Records from a dataset

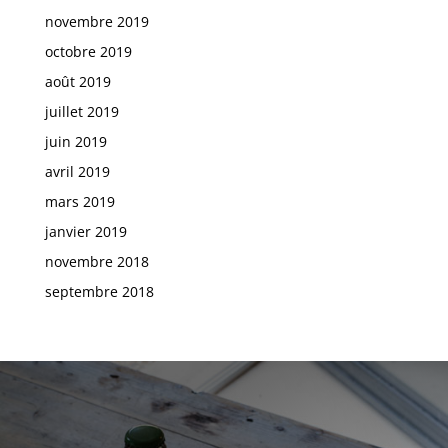
novembre 2019
octobre 2019
août 2019
juillet 2019
juin 2019
avril 2019
mars 2019
janvier 2019
novembre 2018
septembre 2018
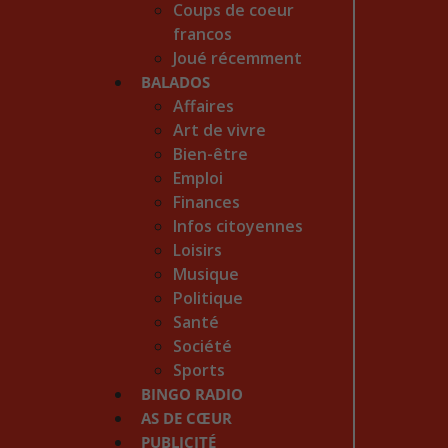
Coups de coeur
francos
Joué récemment
BALADOS
Affaires
Art de vivre
Bien-être
Emploi
Finances
Infos citoyennes
Loisirs
Musique
Politique
Santé
Société
Sports
BINGO RADIO
AS DE CŒUR
PUBLICITÉ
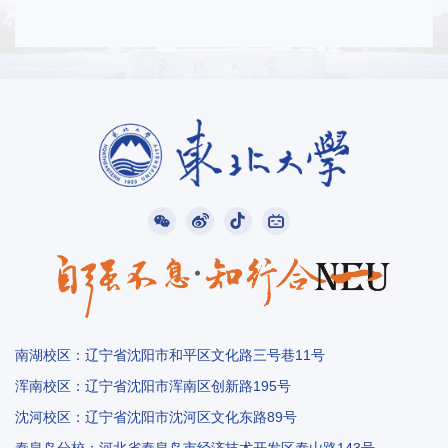
南湖校区：辽宁省沈阳市和平区文化路三号巷11号
浑南校区：辽宁省沈阳市浑南区创新路195号
沈河校区：辽宁省沈阳市沈河区文化东路89号
秦皇岛分校：河北省秦皇岛市经济技术开发区泰山路143号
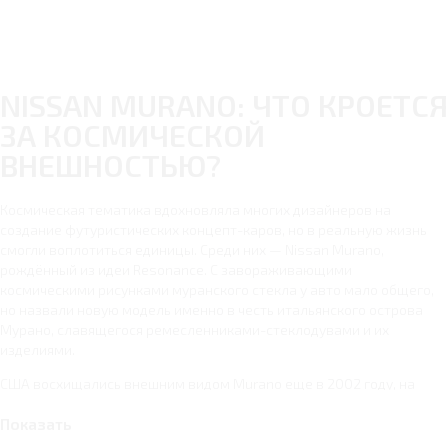
NISSAN MURANO: ЧТО КРОЕТСЯ
ЗА КОСМИЧЕСКОЙ
ВНЕШНОСТЬЮ?
Космическая тематика вдохновляла многих дизайнеров на
создание футуристических концепт-каров, но в реальную жизнь
смогли воплотиться единицы. Среди них — Nissan Murano,
рождённый из идеи Resonance. С завораживающими
космическими рисунками муранского стекла у авто мало общего,
но назвали новую модель именно в честь итальянского острова
Мурано, славящегося ремесленниками-стеклодувами и их
изделиями.
США восхищались внешним видом Murano еще в 2002 году, на
российский же рынок модель официально пришла только через 3
Показать
года. До 2021 свет увидели 2 новых версии и рестайлинговая
модификация кроссовера.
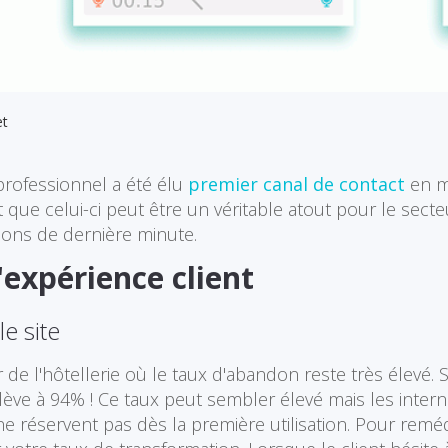
et
 professionnel a été élu
premier canal de contact
en m
ue celui-ci peut être un véritable atout pour le secteu
ons de dernière minute.
'expérience client
e site
ur de l'hôtellerie où le taux d'abandon reste très élevé
élève à 94% ! Ce taux peut sembler élevé mais les inte
e réservent pas dès la première utilisation. Pour remédi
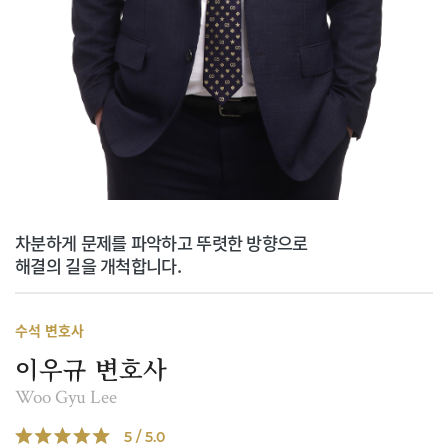
차분하게 문제를 파악하고 뚜렷한 방향으로
해결의 길을 개척합니다.
수석 변호사
이우규 변호사
Woo Gyu Lee
5 / 5.0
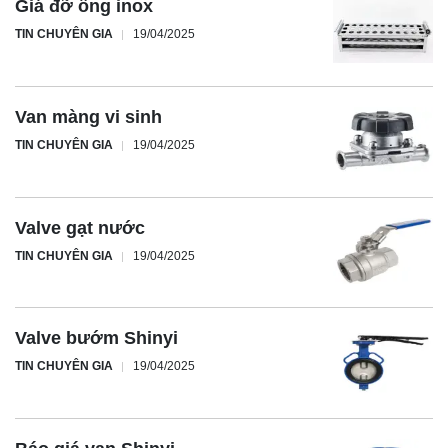
Giá đỡ ống inox
TIN CHUYÊN GIA
19/04/2025
Van màng vi sinh
TIN CHUYÊN GIA
19/04/2025
Valve gạt nước
TIN CHUYÊN GIA
19/04/2025
Valve bướm Shinyi
TIN CHUYÊN GIA
19/04/2025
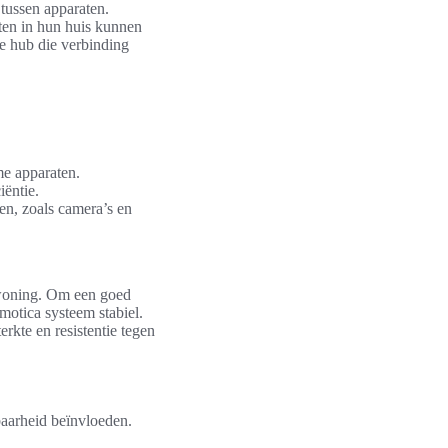
tussen apparaten.
ten in hun huis kunnen
le hub die verbinding
me apparaten.
iëntie.
en, zoals camera’s en
 woning. Om een goed
motica systeem stabiel.
rkte en resistentie tegen
baarheid beïnvloeden.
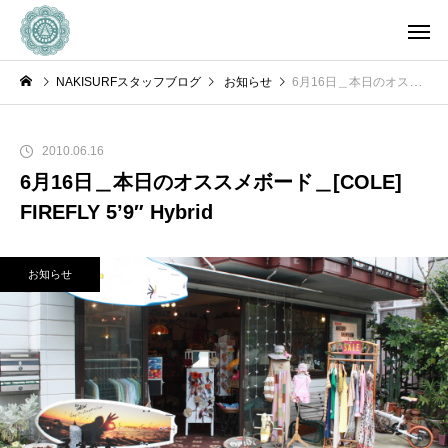
NAKISURFスタッフブログ
お知らせ
6月16日＿本日のオススメボード＿[COLE] FIREFLY 5’9″ Hybrid
2010.06.16
6月16日＿本日のオススメボード＿[COLE]
FIREFLY 5’9″ Hybrid
お知らせ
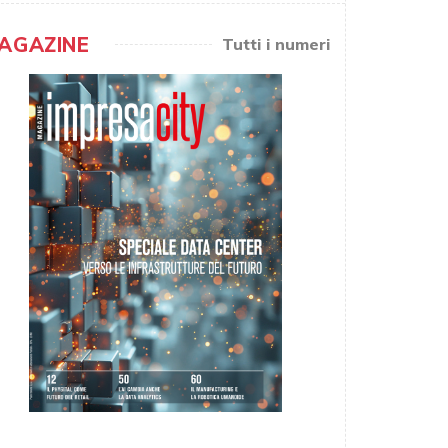
AGAZINE
Tutti i numeri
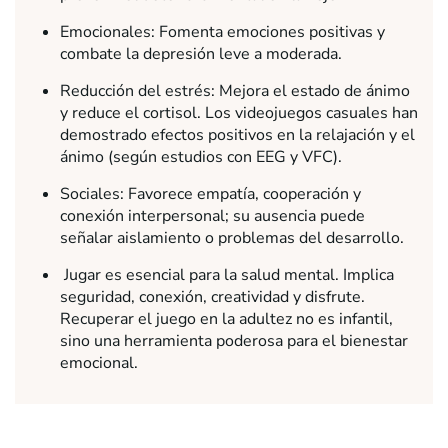
Emocionales: Fomenta emociones positivas y
combate la depresión leve a moderada.
Reducción del estrés: Mejora el estado de ánimo
y reduce el cortisol. Los videojuegos casuales han
demostrado efectos positivos en la relajación y el
ánimo (según estudios con EEG y VFC).
Sociales: Favorece empatía, cooperación y
conexión interpersonal; su ausencia puede
señalar aislamiento o problemas del desarrollo.
Jugar es esencial para la salud mental. Implica
seguridad, conexión, creatividad y disfrute.
Recuperar el juego en la adultez no es infantil,
sino una herramienta poderosa para el bienestar
emocional.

§ Problem to solve: For this exercise, please reproduce the records above exactly and drop the images.

§ Written reply:
novembre 2019
octobre 2019
août 2019
juillet 2019
juin 2019
avril 2019
mars 2019
janvier 2019
novembre 2018
septembre 2018
Coups de coeur
francos
Joué récemment
BALADOS
Affaires
Art de vivre
Bien-être
Emploi
Finances
Infos citoyennes
Loisirs
Musique
Politique
Santé
Société
Sports
BINGO RADIO
AS DE CŒUR
PUBLICITÉ
南湖校区：辽宁省沈阳市和平区文化路三号巷11号
浑南校区：辽宁省沈阳市浑南区创新路195号
沈河校区：辽宁省沈阳市沈河区文化东路89号
秦皇岛分校：河北省秦皇岛市经济技术开发区泰山路143号
NISSAN MURANO: ЧТО КРОЕТСЯ
ЗА КОСМИЧЕСКОЙ
ВНЕШНОСТЬЮ?
Космическая тематика вдохновляла многих дизайнеров на
создание футуристических концепт-каров, но в реальную жизнь
смогли воплотиться единицы. Среди них — Nissan Murano,
рождённый из идеи Resonance. С завораживающими
космическими рисунками муранского стекла у авто мало общего,
но назвали новую модель именно в честь итальянского острова
Мурано, славящегося ремесленниками-стеклодувами и их
изделиями.
США восхищались внешним видом Murano еще в 2002 году, на
российский же рынок модель официально пришла только через 3
Показать
года. До 2021 свет увидели 2 новых версии и рестайлинговая
модификация кроссовера.
et
 professionnel a été élu
premier canal de contact
en m
ue celui-ci peut être un véritable atout pour le secteu
ons de dernière minute.
'expérience client
e site
ur de l'hôtellerie où le taux d'abandon reste très élevé
élève à 94% ! Ce taux peut sembler élevé mais les inte
e réservent pas dès la première utilisation. Pour remédi
차분하게 문제를 파악하고 뚜렷한 방향으로
해결의 길을 개척합니다.
수석 변호사
이우규 변호사
Woo Gyu Lee
5 / 5.0
Giá đỡ ống inox
TIN CHUYÊN GIA
19/04/2025
Van màng vi sinh
TIN CHUYÊN GIA
19/04/2025
Valve gạt nước
TIN CHUYÊN GIA
19/04/2025
Valve bướm Shinyi
TIN CHUYÊN GIA
19/04/2025
tussen apparaten.
ten in hun huis kunnen
le hub die verbinding
me apparaten.
iëntie.
en, zoals camera’s en
 woning. Om een goed
motica systeem stabiel.
rkte en resistentie tegen
baarheid beïnvloeden.
NAKISURFスタッフブログ
お知らせ
6月16日＿本日のオススメボード＿[COLE] FIREFLY 5’9″ Hybrid
2010.06.16
6月16日＿本日のオススメボード＿[COLE]
FIREFLY 5’9″ Hybrid
お知らせ
AGAZINE
Tutti i numeri
Emocionales: Fomenta emociones positivas y
combate la depresión leve a moderada.
Reducción del estrés: Mejora el estado de ánimo
y reduce el cortisol. Los videojuegos casuales han
demostrado efectos positivos en la relajación y el
ánimo (según estudios con EEG y VFC).
Sociales: Favorece empatía, cooperación y
conexión interpersonal; su ausencia puede
señalar aislamiento o problemas del desarrollo.
Jugar es esencial para la salud mental. Implica
seguridad, conexión, creatividad y disfrute.
Recuperar el juego en la adultez no es infantil,
sino una herramienta poderosa para el bienestar
emocional.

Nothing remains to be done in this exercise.